==== DATA TO PROCESS

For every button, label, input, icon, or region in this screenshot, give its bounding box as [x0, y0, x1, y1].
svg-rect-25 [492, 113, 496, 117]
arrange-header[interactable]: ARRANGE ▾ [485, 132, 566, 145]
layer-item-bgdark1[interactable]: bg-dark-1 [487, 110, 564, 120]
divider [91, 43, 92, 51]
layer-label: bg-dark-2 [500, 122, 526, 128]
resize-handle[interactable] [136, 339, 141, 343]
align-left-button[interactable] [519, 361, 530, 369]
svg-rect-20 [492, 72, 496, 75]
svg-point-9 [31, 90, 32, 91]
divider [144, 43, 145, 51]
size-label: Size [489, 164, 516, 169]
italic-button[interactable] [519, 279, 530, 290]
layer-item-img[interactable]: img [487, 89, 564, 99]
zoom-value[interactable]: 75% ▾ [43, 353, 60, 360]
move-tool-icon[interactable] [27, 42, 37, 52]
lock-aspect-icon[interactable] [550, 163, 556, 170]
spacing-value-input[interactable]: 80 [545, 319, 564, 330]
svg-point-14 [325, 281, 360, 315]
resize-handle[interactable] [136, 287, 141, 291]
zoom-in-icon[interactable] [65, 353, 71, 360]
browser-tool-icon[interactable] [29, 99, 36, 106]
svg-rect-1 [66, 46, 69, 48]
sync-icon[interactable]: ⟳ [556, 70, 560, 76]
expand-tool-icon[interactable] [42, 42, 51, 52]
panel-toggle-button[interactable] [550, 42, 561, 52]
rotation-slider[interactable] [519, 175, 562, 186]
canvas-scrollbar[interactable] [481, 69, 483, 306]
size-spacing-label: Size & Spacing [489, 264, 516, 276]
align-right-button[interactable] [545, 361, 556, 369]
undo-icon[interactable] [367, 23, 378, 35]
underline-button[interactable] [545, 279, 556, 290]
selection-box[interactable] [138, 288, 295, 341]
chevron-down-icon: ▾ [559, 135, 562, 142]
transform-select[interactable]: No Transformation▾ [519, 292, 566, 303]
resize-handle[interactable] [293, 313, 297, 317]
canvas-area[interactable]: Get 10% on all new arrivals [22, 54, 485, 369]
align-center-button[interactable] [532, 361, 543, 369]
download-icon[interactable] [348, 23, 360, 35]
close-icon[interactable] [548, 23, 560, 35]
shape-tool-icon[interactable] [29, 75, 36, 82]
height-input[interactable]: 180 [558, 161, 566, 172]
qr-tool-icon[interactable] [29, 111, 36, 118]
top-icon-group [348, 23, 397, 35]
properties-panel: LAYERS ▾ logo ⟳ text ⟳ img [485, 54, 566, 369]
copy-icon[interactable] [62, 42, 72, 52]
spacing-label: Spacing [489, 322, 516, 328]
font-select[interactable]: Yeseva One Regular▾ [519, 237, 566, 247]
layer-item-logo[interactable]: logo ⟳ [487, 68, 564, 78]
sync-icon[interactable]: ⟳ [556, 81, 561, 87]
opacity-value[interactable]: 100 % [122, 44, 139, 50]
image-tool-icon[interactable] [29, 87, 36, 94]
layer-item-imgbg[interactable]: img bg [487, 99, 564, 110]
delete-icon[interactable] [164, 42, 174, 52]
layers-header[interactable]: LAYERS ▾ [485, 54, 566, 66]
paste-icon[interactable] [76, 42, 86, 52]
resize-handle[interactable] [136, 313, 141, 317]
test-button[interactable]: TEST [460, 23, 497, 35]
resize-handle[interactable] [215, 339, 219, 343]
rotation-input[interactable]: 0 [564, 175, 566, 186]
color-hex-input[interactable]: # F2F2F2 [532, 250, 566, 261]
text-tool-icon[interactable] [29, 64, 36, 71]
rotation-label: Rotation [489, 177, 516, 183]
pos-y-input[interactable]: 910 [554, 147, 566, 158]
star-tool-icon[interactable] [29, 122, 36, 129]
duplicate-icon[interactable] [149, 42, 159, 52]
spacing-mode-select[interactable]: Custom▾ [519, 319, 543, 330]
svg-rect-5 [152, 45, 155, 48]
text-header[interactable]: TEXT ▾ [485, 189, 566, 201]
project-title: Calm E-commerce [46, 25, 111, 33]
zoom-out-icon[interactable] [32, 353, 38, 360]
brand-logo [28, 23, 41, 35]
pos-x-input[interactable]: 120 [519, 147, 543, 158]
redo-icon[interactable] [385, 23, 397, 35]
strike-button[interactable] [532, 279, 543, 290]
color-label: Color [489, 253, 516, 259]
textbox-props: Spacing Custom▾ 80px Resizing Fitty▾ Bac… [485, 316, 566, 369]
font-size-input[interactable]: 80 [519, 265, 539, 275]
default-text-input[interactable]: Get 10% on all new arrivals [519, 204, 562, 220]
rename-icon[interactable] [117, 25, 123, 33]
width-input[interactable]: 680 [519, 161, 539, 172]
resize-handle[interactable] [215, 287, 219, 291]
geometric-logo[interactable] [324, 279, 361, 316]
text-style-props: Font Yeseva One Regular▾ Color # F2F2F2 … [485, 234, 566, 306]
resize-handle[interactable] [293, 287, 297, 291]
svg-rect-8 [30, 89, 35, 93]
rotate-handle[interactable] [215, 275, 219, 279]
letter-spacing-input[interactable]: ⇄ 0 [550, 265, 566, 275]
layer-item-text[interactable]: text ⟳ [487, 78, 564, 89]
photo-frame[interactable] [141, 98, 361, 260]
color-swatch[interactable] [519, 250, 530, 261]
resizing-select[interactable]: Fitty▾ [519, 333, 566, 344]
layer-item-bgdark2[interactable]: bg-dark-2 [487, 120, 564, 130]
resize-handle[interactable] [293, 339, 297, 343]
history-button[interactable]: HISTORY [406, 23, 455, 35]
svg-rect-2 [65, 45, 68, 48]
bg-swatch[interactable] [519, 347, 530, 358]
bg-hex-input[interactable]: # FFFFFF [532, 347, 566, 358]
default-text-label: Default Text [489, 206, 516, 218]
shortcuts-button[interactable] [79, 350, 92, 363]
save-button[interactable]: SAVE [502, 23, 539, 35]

========

WHAT THIS TASK INVOLVES:
All lines of the data are to be repeated exactly as they stand.

RESULT OF THE EXERCISE:
For every button, label, input, icon, or region in this screenshot, give its bounding box as [x0, y0, x1, y1].
svg-rect-25 [492, 113, 496, 117]
arrange-header[interactable]: ARRANGE ▾ [485, 132, 566, 145]
layer-item-bgdark1[interactable]: bg-dark-1 [487, 110, 564, 120]
divider [91, 43, 92, 51]
layer-label: bg-dark-2 [500, 122, 526, 128]
resize-handle[interactable] [136, 339, 141, 343]
align-left-button[interactable] [519, 361, 530, 369]
svg-rect-20 [492, 72, 496, 75]
svg-point-9 [31, 90, 32, 91]
divider [144, 43, 145, 51]
size-label: Size [489, 164, 516, 169]
italic-button[interactable] [519, 279, 530, 290]
layer-item-img[interactable]: img [487, 89, 564, 99]
zoom-value[interactable]: 75% ▾ [43, 353, 60, 360]
move-tool-icon[interactable] [27, 42, 37, 52]
lock-aspect-icon[interactable] [550, 163, 556, 170]
spacing-value-input[interactable]: 80 [545, 319, 564, 330]
svg-point-14 [325, 281, 360, 315]
resize-handle[interactable] [136, 287, 141, 291]
zoom-in-icon[interactable] [65, 353, 71, 360]
browser-tool-icon[interactable] [29, 99, 36, 106]
svg-rect-1 [66, 46, 69, 48]
sync-icon[interactable]: ⟳ [556, 70, 560, 76]
expand-tool-icon[interactable] [42, 42, 51, 52]
panel-toggle-button[interactable] [550, 42, 561, 52]
rotation-slider[interactable] [519, 175, 562, 186]
canvas-scrollbar[interactable] [481, 69, 483, 306]
size-spacing-label: Size & Spacing [489, 264, 516, 276]
align-right-button[interactable] [545, 361, 556, 369]
undo-icon[interactable] [367, 23, 378, 35]
underline-button[interactable] [545, 279, 556, 290]
selection-box[interactable] [138, 288, 295, 341]
chevron-down-icon: ▾ [559, 135, 562, 142]
transform-select[interactable]: No Transformation▾ [519, 292, 566, 303]
resize-handle[interactable] [293, 313, 297, 317]
canvas-area[interactable]: Get 10% on all new arrivals [22, 54, 485, 369]
align-center-button[interactable] [532, 361, 543, 369]
download-icon[interactable] [348, 23, 360, 35]
close-icon[interactable] [548, 23, 560, 35]
shape-tool-icon[interactable] [29, 75, 36, 82]
height-input[interactable]: 180 [558, 161, 566, 172]
qr-tool-icon[interactable] [29, 111, 36, 118]
top-icon-group [348, 23, 397, 35]
properties-panel: LAYERS ▾ logo ⟳ text ⟳ img [485, 54, 566, 369]
copy-icon[interactable] [62, 42, 72, 52]
spacing-label: Spacing [489, 322, 516, 328]
font-select[interactable]: Yeseva One Regular▾ [519, 237, 566, 247]
layer-item-logo[interactable]: logo ⟳ [487, 68, 564, 78]
sync-icon[interactable]: ⟳ [556, 81, 561, 87]
opacity-value[interactable]: 100 % [122, 44, 139, 50]
image-tool-icon[interactable] [29, 87, 36, 94]
layer-item-imgbg[interactable]: img bg [487, 99, 564, 110]
delete-icon[interactable] [164, 42, 174, 52]
layers-header[interactable]: LAYERS ▾ [485, 54, 566, 66]
paste-icon[interactable] [76, 42, 86, 52]
resize-handle[interactable] [136, 313, 141, 317]
test-button[interactable]: TEST [460, 23, 497, 35]
resize-handle[interactable] [215, 339, 219, 343]
rotation-input[interactable]: 0 [564, 175, 566, 186]
color-hex-input[interactable]: # F2F2F2 [532, 250, 566, 261]
text-tool-icon[interactable] [29, 64, 36, 71]
rotation-label: Rotation [489, 177, 516, 183]
pos-y-input[interactable]: 910 [554, 147, 566, 158]
star-tool-icon[interactable] [29, 122, 36, 129]
duplicate-icon[interactable] [149, 42, 159, 52]
spacing-mode-select[interactable]: Custom▾ [519, 319, 543, 330]
svg-rect-5 [152, 45, 155, 48]
text-header[interactable]: TEXT ▾ [485, 189, 566, 201]
project-title: Calm E-commerce [46, 25, 111, 33]
zoom-out-icon[interactable] [32, 353, 38, 360]
brand-logo [28, 23, 41, 35]
pos-x-input[interactable]: 120 [519, 147, 543, 158]
redo-icon[interactable] [385, 23, 397, 35]
strike-button[interactable] [532, 279, 543, 290]
color-label: Color [489, 253, 516, 259]
textbox-props: Spacing Custom▾ 80px Resizing Fitty▾ Bac… [485, 316, 566, 369]
font-size-input[interactable]: 80 [519, 265, 539, 275]
default-text-input[interactable]: Get 10% on all new arrivals [519, 204, 562, 220]
rename-icon[interactable] [117, 25, 123, 33]
width-input[interactable]: 680 [519, 161, 539, 172]
resize-handle[interactable] [215, 287, 219, 291]
geometric-logo[interactable] [324, 279, 361, 316]
text-style-props: Font Yeseva One Regular▾ Color # F2F2F2 … [485, 234, 566, 306]
resize-handle[interactable] [293, 287, 297, 291]
svg-rect-8 [30, 89, 35, 93]
rotate-handle[interactable] [215, 275, 219, 279]
letter-spacing-input[interactable]: ⇄ 0 [550, 265, 566, 275]
layer-item-text[interactable]: text ⟳ [487, 78, 564, 89]
photo-frame[interactable] [141, 98, 361, 260]
color-swatch[interactable] [519, 250, 530, 261]
resizing-select[interactable]: Fitty▾ [519, 333, 566, 344]
layer-item-bgdark2[interactable]: bg-dark-2 [487, 120, 564, 130]
resize-handle[interactable] [293, 339, 297, 343]
history-button[interactable]: HISTORY [406, 23, 455, 35]
svg-rect-2 [65, 45, 68, 48]
bg-swatch[interactable] [519, 347, 530, 358]
bg-hex-input[interactable]: # FFFFFF [532, 347, 566, 358]
default-text-label: Default Text [489, 206, 516, 218]
shortcuts-button[interactable] [79, 350, 92, 363]
save-button[interactable]: SAVE [502, 23, 539, 35]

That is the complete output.